(Work task)
Print every record exactly, omitting all pictures.
══ Material provided ══
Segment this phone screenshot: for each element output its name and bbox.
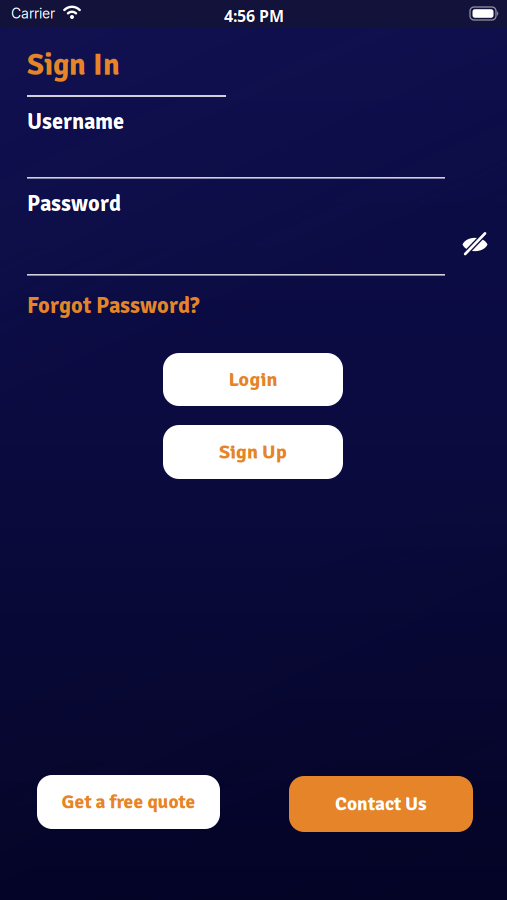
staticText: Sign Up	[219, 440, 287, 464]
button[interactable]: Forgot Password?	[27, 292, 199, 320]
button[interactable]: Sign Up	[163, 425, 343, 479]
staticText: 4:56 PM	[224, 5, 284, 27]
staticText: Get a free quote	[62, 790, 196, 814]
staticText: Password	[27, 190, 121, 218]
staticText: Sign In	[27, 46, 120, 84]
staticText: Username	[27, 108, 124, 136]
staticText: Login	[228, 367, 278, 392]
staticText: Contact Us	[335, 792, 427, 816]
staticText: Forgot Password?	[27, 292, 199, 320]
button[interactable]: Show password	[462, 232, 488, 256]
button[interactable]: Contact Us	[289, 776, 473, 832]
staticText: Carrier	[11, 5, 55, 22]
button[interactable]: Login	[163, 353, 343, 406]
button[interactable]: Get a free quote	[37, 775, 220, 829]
═══
(Solution for this task)
Segment this phone screenshot: for each element output its name and bbox.
staticText: Sign Up	[219, 440, 287, 464]
button[interactable]: Forgot Password?	[27, 292, 199, 320]
button[interactable]: Sign Up	[163, 425, 343, 479]
staticText: 4:56 PM	[224, 5, 284, 27]
staticText: Get a free quote	[62, 790, 196, 814]
staticText: Password	[27, 190, 121, 218]
staticText: Sign In	[27, 46, 120, 84]
staticText: Username	[27, 108, 124, 136]
staticText: Login	[228, 367, 278, 392]
staticText: Contact Us	[335, 792, 427, 816]
staticText: Forgot Password?	[27, 292, 199, 320]
button[interactable]: Show password	[462, 232, 488, 256]
button[interactable]: Contact Us	[289, 776, 473, 832]
staticText: Carrier	[11, 5, 55, 22]
button[interactable]: Login	[163, 353, 343, 406]
button[interactable]: Get a free quote	[37, 775, 220, 829]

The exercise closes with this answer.